After the ELF header attachment we can use the load_byte function to extract the protocol section from the sk_buff struct. Then we use the protocol ID as a key to do a bpf_map_lookup_elem operation to extract the current counter value from our countmap so that we can increment it or set it to 1 if it is the first packet ever. Now we can update the map with the incremented value using bpf_map_update_elem.

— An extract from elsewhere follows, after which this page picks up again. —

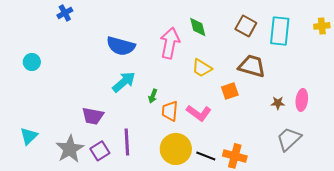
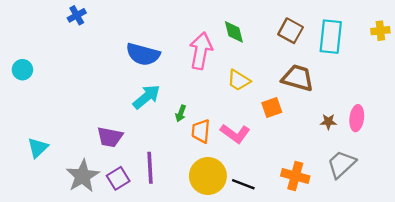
cyan circle: (32, 62) -> (22, 70), moved
cyan triangle: (29, 136) -> (38, 148), moved
orange cross: (235, 156) -> (295, 176), moved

To compile the program to an ELF file, we just use Clang with -target bpf. This command creates a bpf_program.o file that we will load using the loader:

clang -O2 -target bpf -c bpf_program.c -o bpf_program.o

Load and attach to a network interface

The loader is the program that actually opens our compiled BPF ELF binary bpf_program.o and attaches the defined BPF program and its maps to a socket that is created against the interface under observation, in our case lo, the loopback interface.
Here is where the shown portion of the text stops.